Il se rappelle du frisson lorsque leur regard se sont croisés. La mort de ses parents l'avait rendu plus fort : il avait comprit qu'il devra être respecté et faire lui-même ses preuves, il avait comprit qu'il ne devra pas s'attacher aux gens car ils n'étaient pas éternels et que la Mort faisait mal. Cependant, ce jour là il aurait aimé parler avec Mercutio. Il se souvient être allez le voir, il se rappelle du sourire qu'arborait le petit garçon quand ils avaient parlé ensemble. Un sourire fin, léger et fugace. Il aurait aimé lui parler durant des heures pour que ce sourire reste sur son visage peu expressif. Il se rappelle lui avoir parlé avec entrain et avoir rit avec lui. Jusqu'à ce que les Montaigu n'arrivent. Il se tend légèrement à ce souvenir. Roméo et Benvolio Montaigu, déjà enfants ils ne se supportaient pas. En les voyant, il s'était excusé auprès de Mercutio et était retourné avec son oncle qui lui avait fait signe de le rejoindre. Il n'aurait pas du obéir ce jour-là. A peine avait-il quitté l'autre enfant que les deux bleus l'avait accaparé. Il n'avait pas put lui reparler de la soirée. Ni la suivante. Ni celle d'après. Il avait finalement abandonné l'idée, voyant qu'à présent c'était vers les deux jeunes Montaigu que le jeune garçon s'était tourné.

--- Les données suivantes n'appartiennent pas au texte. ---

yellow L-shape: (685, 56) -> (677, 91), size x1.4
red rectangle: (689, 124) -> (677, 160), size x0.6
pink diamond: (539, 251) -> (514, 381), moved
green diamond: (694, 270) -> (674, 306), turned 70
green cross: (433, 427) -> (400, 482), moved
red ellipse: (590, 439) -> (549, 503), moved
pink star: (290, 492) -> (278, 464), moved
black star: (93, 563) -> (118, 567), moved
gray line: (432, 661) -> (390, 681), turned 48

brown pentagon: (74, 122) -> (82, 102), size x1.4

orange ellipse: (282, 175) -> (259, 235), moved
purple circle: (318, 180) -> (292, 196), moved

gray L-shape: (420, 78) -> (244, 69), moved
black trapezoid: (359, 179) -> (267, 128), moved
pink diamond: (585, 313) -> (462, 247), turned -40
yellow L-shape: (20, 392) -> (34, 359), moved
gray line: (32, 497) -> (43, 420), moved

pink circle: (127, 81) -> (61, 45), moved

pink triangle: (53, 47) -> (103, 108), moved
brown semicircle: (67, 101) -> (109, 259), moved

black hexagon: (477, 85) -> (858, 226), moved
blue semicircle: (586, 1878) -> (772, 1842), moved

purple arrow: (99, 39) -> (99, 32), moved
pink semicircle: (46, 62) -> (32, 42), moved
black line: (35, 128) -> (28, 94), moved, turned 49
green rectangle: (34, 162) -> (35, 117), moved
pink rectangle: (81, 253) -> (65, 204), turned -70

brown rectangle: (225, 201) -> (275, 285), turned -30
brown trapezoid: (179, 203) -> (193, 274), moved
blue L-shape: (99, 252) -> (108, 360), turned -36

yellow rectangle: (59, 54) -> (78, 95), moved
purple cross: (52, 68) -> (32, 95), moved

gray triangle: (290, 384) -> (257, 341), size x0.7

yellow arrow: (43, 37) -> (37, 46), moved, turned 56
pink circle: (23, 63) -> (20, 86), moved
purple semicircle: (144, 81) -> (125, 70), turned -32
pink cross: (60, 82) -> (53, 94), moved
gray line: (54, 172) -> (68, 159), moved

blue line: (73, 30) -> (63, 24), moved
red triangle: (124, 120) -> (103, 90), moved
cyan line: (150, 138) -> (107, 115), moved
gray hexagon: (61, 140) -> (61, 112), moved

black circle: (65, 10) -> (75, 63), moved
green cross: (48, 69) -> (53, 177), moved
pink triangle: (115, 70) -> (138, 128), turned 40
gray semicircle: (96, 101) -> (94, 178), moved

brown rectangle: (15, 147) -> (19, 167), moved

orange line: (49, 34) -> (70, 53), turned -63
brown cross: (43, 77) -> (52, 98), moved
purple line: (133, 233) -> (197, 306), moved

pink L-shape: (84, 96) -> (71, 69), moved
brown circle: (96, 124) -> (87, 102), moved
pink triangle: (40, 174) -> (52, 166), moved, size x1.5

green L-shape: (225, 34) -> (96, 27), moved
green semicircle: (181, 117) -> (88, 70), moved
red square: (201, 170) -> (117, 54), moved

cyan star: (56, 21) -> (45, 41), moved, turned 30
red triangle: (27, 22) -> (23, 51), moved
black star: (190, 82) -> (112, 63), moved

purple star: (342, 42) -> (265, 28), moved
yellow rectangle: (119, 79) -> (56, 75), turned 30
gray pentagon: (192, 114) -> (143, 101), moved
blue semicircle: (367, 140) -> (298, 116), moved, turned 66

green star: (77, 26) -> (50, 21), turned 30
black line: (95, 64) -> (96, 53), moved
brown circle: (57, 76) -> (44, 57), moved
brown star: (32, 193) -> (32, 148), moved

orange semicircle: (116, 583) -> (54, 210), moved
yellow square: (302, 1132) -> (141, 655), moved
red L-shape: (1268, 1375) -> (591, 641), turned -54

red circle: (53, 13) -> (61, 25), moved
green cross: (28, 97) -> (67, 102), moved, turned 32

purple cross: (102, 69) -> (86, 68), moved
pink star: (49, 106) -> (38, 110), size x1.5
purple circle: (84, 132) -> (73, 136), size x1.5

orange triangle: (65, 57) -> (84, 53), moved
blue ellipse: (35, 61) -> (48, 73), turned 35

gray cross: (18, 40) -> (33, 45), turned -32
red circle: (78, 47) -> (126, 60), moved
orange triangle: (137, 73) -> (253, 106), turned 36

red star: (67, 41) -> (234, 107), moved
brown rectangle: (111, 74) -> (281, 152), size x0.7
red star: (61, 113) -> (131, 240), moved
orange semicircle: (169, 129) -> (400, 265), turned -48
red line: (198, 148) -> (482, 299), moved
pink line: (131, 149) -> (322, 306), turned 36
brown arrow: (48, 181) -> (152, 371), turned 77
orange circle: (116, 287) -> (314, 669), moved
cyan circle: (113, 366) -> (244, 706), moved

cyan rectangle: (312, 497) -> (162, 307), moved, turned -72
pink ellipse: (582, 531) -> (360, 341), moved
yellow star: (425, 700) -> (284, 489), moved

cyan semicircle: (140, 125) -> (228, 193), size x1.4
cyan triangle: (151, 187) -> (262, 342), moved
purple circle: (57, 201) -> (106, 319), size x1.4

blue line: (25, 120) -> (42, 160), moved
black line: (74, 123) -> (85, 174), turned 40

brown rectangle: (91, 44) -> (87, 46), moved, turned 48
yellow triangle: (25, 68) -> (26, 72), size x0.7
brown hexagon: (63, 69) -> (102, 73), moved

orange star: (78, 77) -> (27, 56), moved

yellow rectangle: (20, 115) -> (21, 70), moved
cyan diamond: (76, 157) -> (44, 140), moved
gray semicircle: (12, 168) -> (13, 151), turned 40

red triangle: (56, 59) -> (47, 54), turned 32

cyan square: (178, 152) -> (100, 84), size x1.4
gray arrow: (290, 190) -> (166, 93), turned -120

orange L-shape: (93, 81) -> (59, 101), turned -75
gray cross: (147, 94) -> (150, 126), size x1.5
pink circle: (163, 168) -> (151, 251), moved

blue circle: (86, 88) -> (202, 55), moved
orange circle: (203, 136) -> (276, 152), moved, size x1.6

 Il en avait gardé un goût amer et une rancune toute particulière pour eux.

La première fois qu'il avait insulté Mercutio, c'était quand ils avaient douze ans. Ce dernier s'était interposé lors d'une querelle violente entre Roméo et lui, le poussant si violemment en arrière qu'il était tombé sur les dalles froides et humides de la ruelle. Il se rappelle des rires moqueurs des Montaigu, de leurs airs narquois mais surtout il se souvient du sourire méprisant qu'avait arboré Mercutio. « Tu ne sais plus tenir sur tes jambes, Capulet ? ». La réplique qu'il avait faite l'avait surprit et laisser mué. « Moi au moins je ne suis pas un chien ! Dis, tu aimes bien obéir et lécher les bottes des Montaigu Mercutio ? » . Ce soir là, il avait pleuré seul dans son lit, un bleu presque noir sur les reins et le sourire de Mercutio imprimé dans sa rétine. Il le détestait. De toute son âme.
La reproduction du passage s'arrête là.